#### Problem description:
Find how many lines in the data below include the word "cookies", then write only that number.
[Study material Boundary: Start]
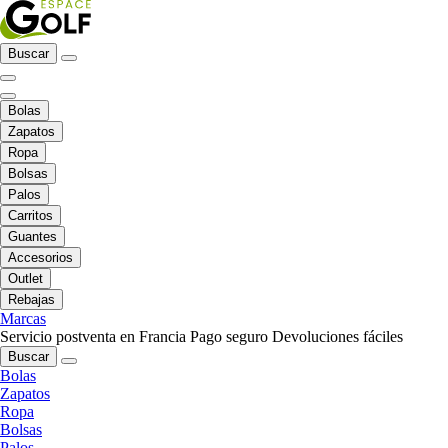
Buscar
Bolas
Zapatos
Ropa
Bolsas
Palos
Carritos
Guantes
Accesorios
Outlet
Rebajas
Marcas
Servicio postventa en Francia
Pago seguro
Devoluciones fáciles
Buscar
Bolas
Zapatos
Ropa
Bolsas
Palos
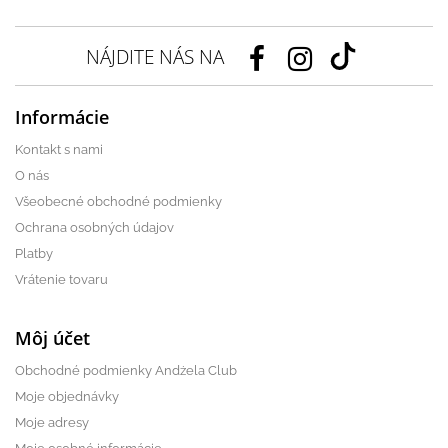
NÁJDITE NÁS NA
Informácie
Kontakt s nami
O nás
Všeobecné obchodné podmienky
Ochrana osobných údajov
Platby
Vrátenie tovaru
Môj účet
Obchodné podmienky Andżela Club
Moje objednávky
Moje adresy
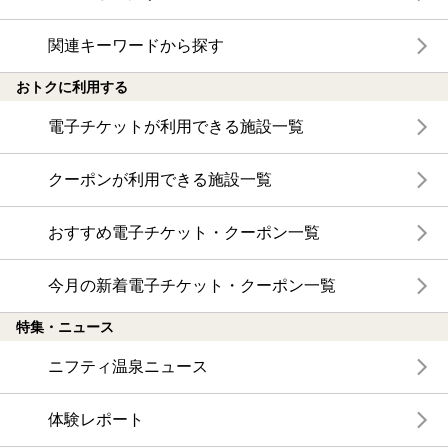
関連キーワードから探す
おトクに利用する
電子チケットが利用できる施設一覧
クーポンが利用できる施設一覧
おすすめ電子チケット・クーポン一覧
今月の新着電子チケット・クーポン一覧
特集・ニュース
ニフティ温泉ニュース
体験レポート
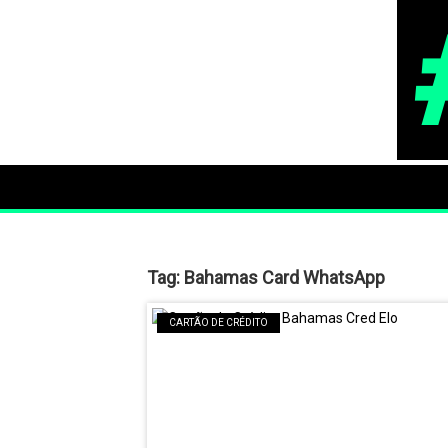
Tag:
Bahamas Card WhatsApp
CARTÃO DE CRÉDITO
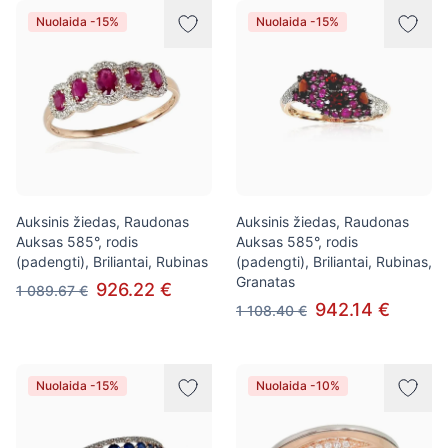
Nuolaida -15%
Nuolaida -15%
Auksinis žiedas, Raudonas
Auksinis žiedas, Raudonas
Auksas 585°, rodis
Auksas 585°, rodis
(padengti), Briliantai, Rubinas
(padengti), Briliantai, Rubinas,
Granatas
926.22 €
1 089.67 €
942.14 €
1 108.40 €
Nuolaida -15%
Nuolaida -10%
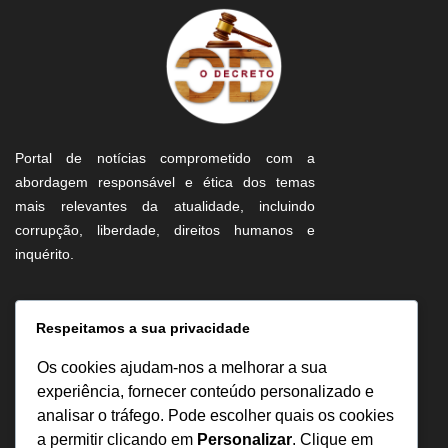
Portal de notícias comprometido com a
abordagem responsável e ética dos temas
mais relevantes da atualidade, incluindo
corrupção, liberdade, direitos humanos e
inquérito.
Informação
Respeitamos a sua privacidade
Sobre Nós
Os cookies ajudam-nos a melhorar a sua
Estatuto Editorial
experiência, fornecer conteúdo personalizado e
analisar o tráfego. Pode escolher quais os cookies
Inquérito
a permitir clicando em
Personalizar
. Clique em
Denuncia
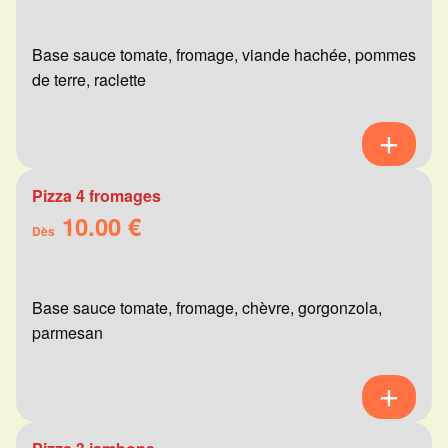
Base sauce tomate, fromage, viande hachée, pommes
de terre, raclette
Pizza 4 fromages
10.00 €
Dès
Base sauce tomate, fromage, chèvre, gorgonzola,
parmesan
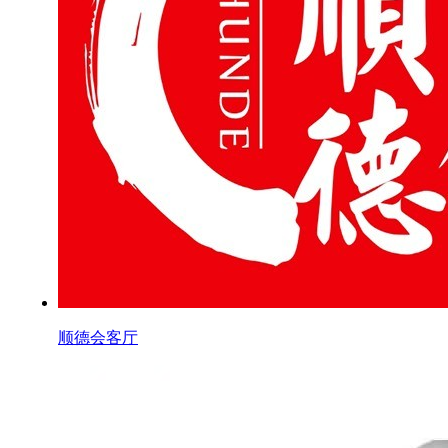
顺德会客厅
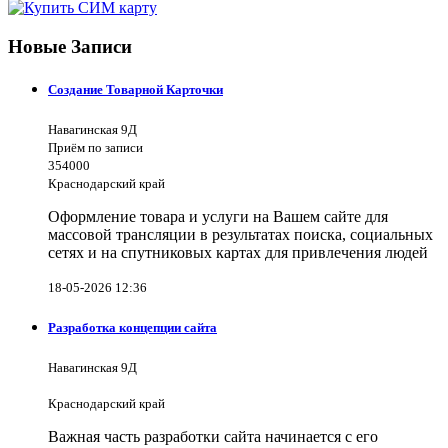
Новые Записи
Создание Товарной Карточки
Навагинская 9Д
Приём по записи
354000
Краснодарский край
Оформление товара и услуги на Вашем сайте для
массовой трансляции в результатах поиска, социальных
сетях и на спутниковых картах для привлечения людей
18-05-2026 12:36
Разработка концепции сайта
Навагинская 9Д
Краснодарский край
Важная часть разработки сайта начинается с его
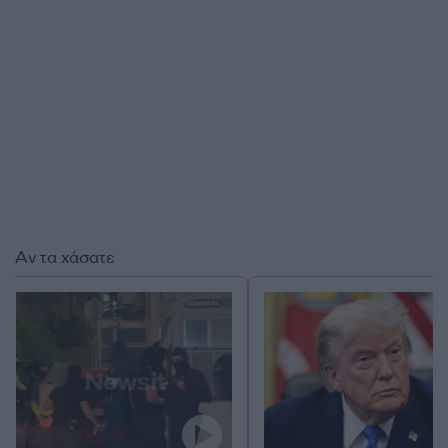
Αν τα χάσατε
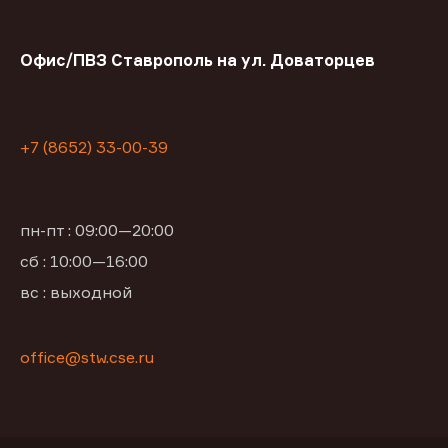
Офис/ПВЗ Ставрополь на ул. Доваторцев
+7 (8652) 33-00-39
пн-пт : 09:00—20:00
сб : 10:00—16:00
вс : выходной
office@stw.cse.ru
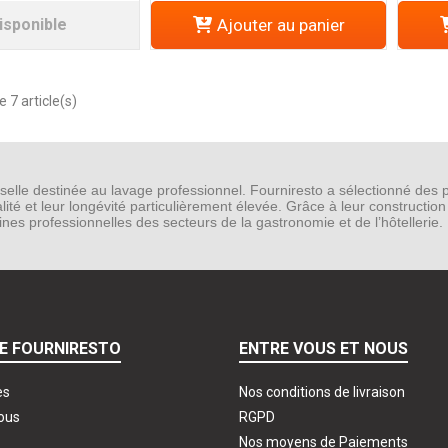
isponible
Ajouter au panier
 7 article(s)
le destinée au lavage professionnel. Fourniresto a sélectionné des pro
ité et leur longévité particulièrement élevée. Grâce à leur constructio
nes professionnelles des secteurs de la gastronomie et de l’hôtellerie.
E FOURNIRESTO
ENTRE VOUS ET NOUS
es
Nos conditions de livraison
ous
RGPD
Nos moyens de Paiements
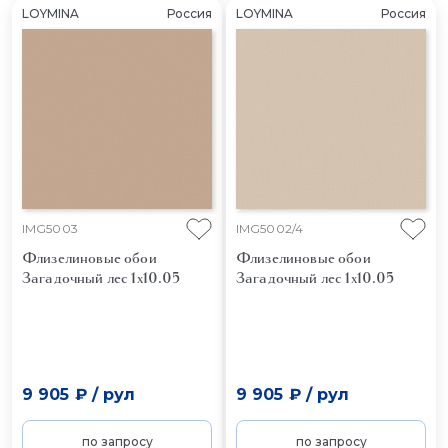
LOYMINA
Россия
LOYMINA
Россия
IMG5003
IMG5002/4
Флизелиновые обои
Флизелиновые обои
Загадочный лес 1x10.05
Загадочный лес 1x10.05
9 905 ₽
/
рул
9 905 ₽
/
рул
по запросу
по запросу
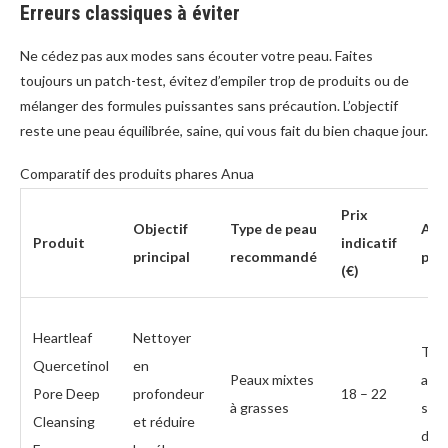
Erreurs classiques à éviter
Ne cédez pas aux modes sans écouter votre peau. Faites
toujours un patch-test, évitez d’empiler trop de produits ou de
mélanger des formules puissantes sans précaution. L’objectif
reste une peau équilibrée, saine, qui vous fait du bien chaque jour.
Comparatif des produits phares Anua
Prix
Objectif
Type de peau
Ava
Produit
indicatif
principal
recommandé
prin
(€)
Heartleaf
Nettoyer
Tex
Quercetinol
en
Peaux mixtes
agré
Pore Deep
profondeur
18 – 22
à grasses
sen
Cleansing
et réduire
de f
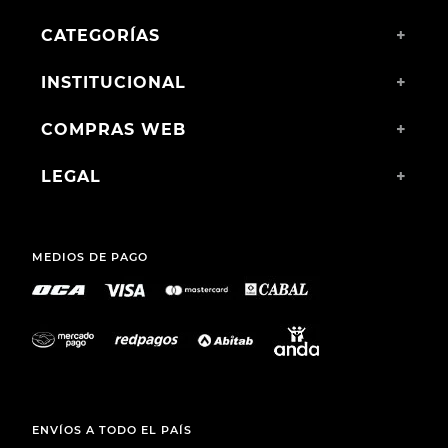
CATEGORÍAS
+
INSTITUCIONAL
+
COMPRAS WEB
+
LEGAL
+
MEDIOS DE PAGO
ENVÍOS A TODO EL PAÍS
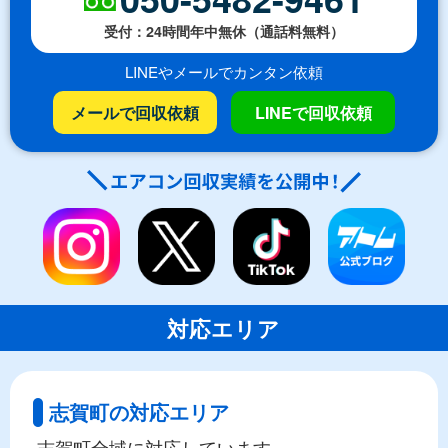
受付：24時間年中無休（通話料無料）
LINEやメールでカンタン依頼
メールで回収依頼
LINEで回収依頼
対応エリア
志賀町の対応エリア
志賀町全域に対応しています。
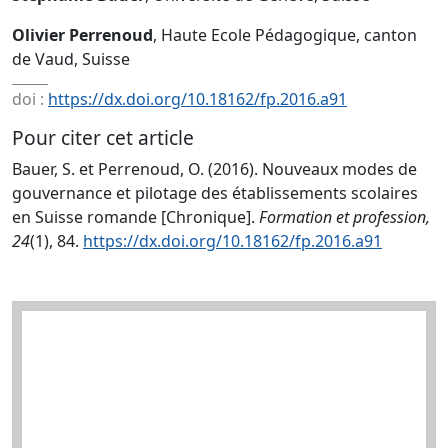
Olivier Perrenoud
, Haute Ecole Pédagogique, canton
de Vaud, Suisse
doi :
https://dx.doi.org/10.18162/fp.2016.a91
Pour citer cet article
Bauer, S. et Perrenoud, O. (2016). Nouveaux modes de
gouvernance et pilotage des établissements scolaires
en Suisse romande [Chronique].
Formation et profession,
24
(1), 84.
https://dx.doi.org/10.18162/fp.2016.a91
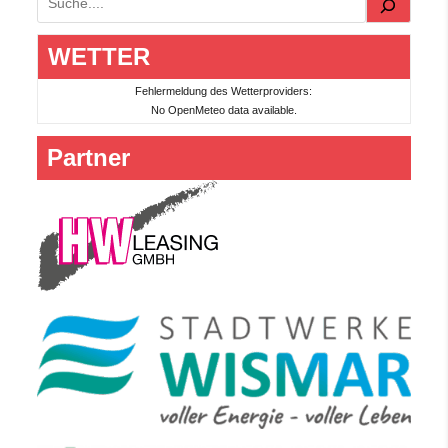
Suchen
WETTER
Fehlermeldung des Wetterproviders:
No OpenMeteo data available.
Partner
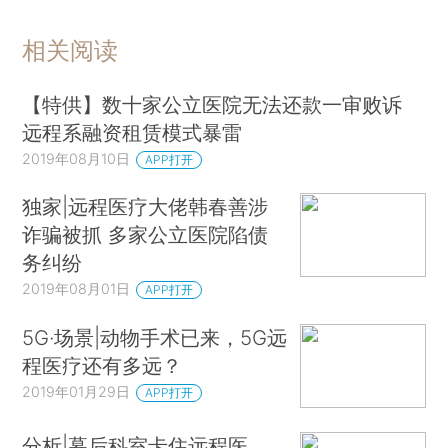
相关阅读
【特供】数十家公立医院无法还款一审败诉
远程系融资租赁模式暴雷
2019年08月10日
APP打开
独家|远程医疗大佬韩春善涉
诈骗被抓 多家公立医院陷债
务纠纷
2019年08月01日
APP打开
5G·场景|动物手术已来，5G远
程医疗还有多远？
2019年01月29日
APP打开
分析|幕后科室卡住远程医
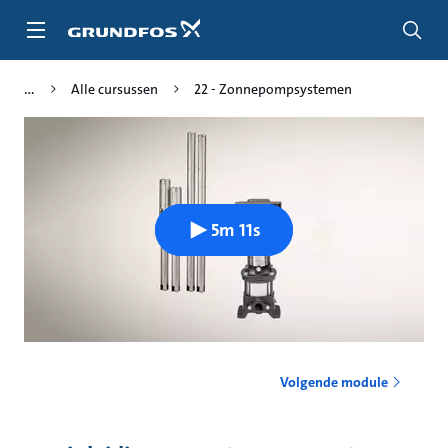
Ga
naar
hoofdinhoud
Alle cursussen
22 - Zonnepompsystemen
5m 11s
Volgende module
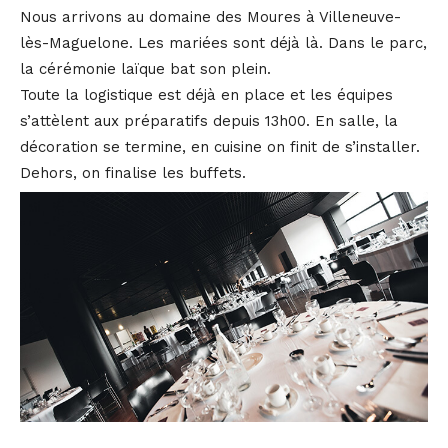
Nous arrivons au domaine des Moures à Villeneuve-
lès-Maguelone. Les mariées sont déjà là. Dans le parc,
la cérémonie laïque bat son plein.
Toute la logistique est déjà en place et les équipes
s’attèlent aux préparatifs depuis 13h00. En salle, la
décoration se termine, en cuisine on finit de s’installer.
Dehors, on finalise les buffets.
[Study material Boundary: End]
#### Answer for the task:
2